【ショートショート】柿を送ってくれる実家

オムニバス(ショートショート)

柿を送ってくれる実家

 私がまだ保育園に通っていた頃、秋になると母の実家から柿がよく送られてきた。

 母の実家は昔ながらの一軒家で、庭には祖父の趣味で大小様々な植物が植えられていた。
 その中でも大きかった柿の木。遠方だったためあまり帰省の記憶がない私だが、一度だけ実家でその柿を食べたことがある。そのときの私はとても美味しそうに柿を食べていたらしく、以来祖父は季節になると私達の家に柿を送ってくれるようになった。
 あなたは初孫だったし、おじいちゃんも嬉しかったのよ。
 母いわく、そういうことらしい。

 だから私は秋になると、祖父が送ってくる柿を思い出す。
 祖父は私が成人になる前に他界した。だから今は柿が送られてくることもないし、実家に帰る機会もない。
 それでも私は秋なり、例えばスーパーで柿を見ると、祖父が送ってくれていた柿と、祖父との日々を思い出す。
 家族で飛行機に乗って実家に帰省することは(特に盆や正月は)お金も労力もかかることだとこの歳になって改めて思い知らされる。
 空港からさらにバスと電車を乗り継いで着く祖父の実家。家の中は昔ながらの間取りで、部屋数はあるが一室あたりは狭い。風呂場の浴槽は深く狭く、トイレは洋式だがどこか前時代的な雰囲気を感じる。
 庭にある様々な植物。鉢に入っているものもあれば、直接植えられているものもある。鮮やかな花を咲かせているものもあるが、どちらかというと葉が多く、庭全体の印象としては深い緑の空間だった。

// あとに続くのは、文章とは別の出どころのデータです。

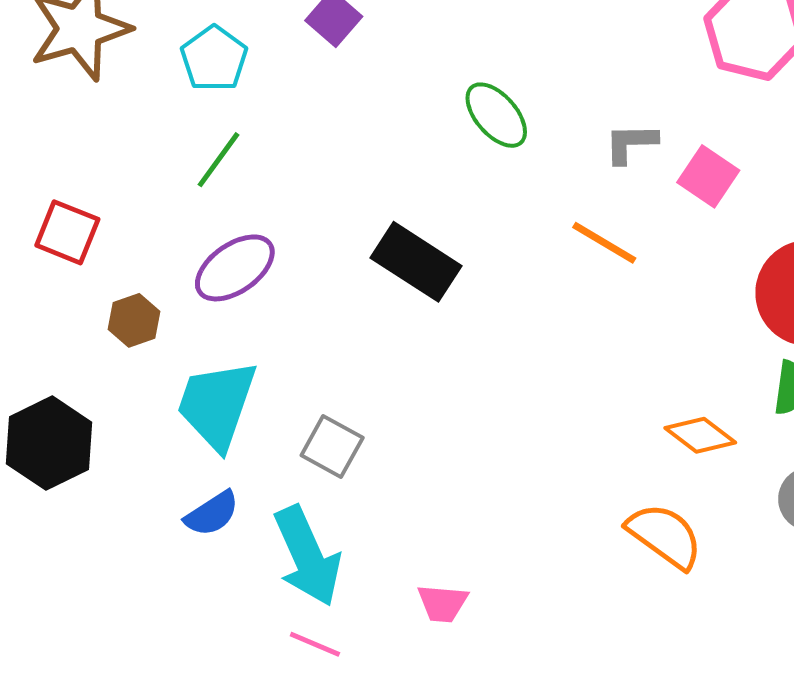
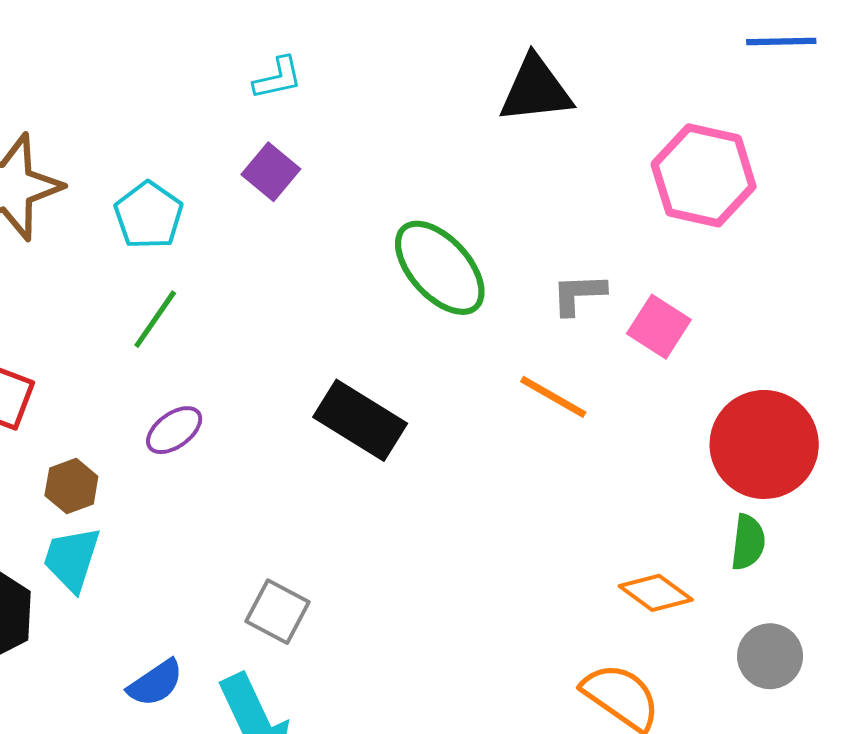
green ellipse: (496, 115) -> (440, 268), size x1.4
purple ellipse: (235, 268) -> (174, 430), size x0.7
cyan trapezoid: (217, 405) -> (72, 559), moved, size x0.7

 そこで祖父は柿を育て、遠く離れた場所に住む娘と孫へ、季節になったら柿を箱に詰めて送る。
 幼い頃の私はそう思っていて、それが誤った認識だと気づいたのは思春期を過ぎた頃だった。
 ある日立ち寄ったショッピングモール。そこにある箱詰めの柿は、祖父が送ってくれた物と全く同じだった。
 なんということはない。祖父は、地物の名産である柿を買って、私達に送ってくれていた。庭の柿の木一本で、あんなにたくさんの(しかも形が揃った)柿を送れるわけがないのだ。
 祖父は別に柿を買って送っていることを隠してないし、母親も祖父が柿を買って送っていることを知っていた。というか、大人なら見ればわかる。ただただ、幼い私が勘違いしていたのだ。

 大人が言及するほどでもない、小さな子供の小さな勘違い。
 祖父は私が幼い頃、柿を地元のスーパーで買って送ってくれていた。
 平常なら気前がいい祖父だが、気分の浮き沈みが激しくて、母が幼い頃は時折暴力を振るわれていたらしい。ただの偶然か逃げるためか、家から遠く離れた都会に就職した母。それでも私という娘ができ、親となると、自分の親との関係を修復したいと何度か飛行機に乗り帰省する。しかし祖父は変わらない。人間はそう簡単に変わるものではない。
 薄い関係のまま時間が過ぎ、独居老人であった祖父はある日ひっそりとこの世を去る。
 祖父が他界する数年前から祖父は生活保護を受給していたらしい。母はそのことは最初から知っていたらしいが、私がそれを知ったのは母と大人の事情を対等に話せるいわゆる「いい歳」になってからだった。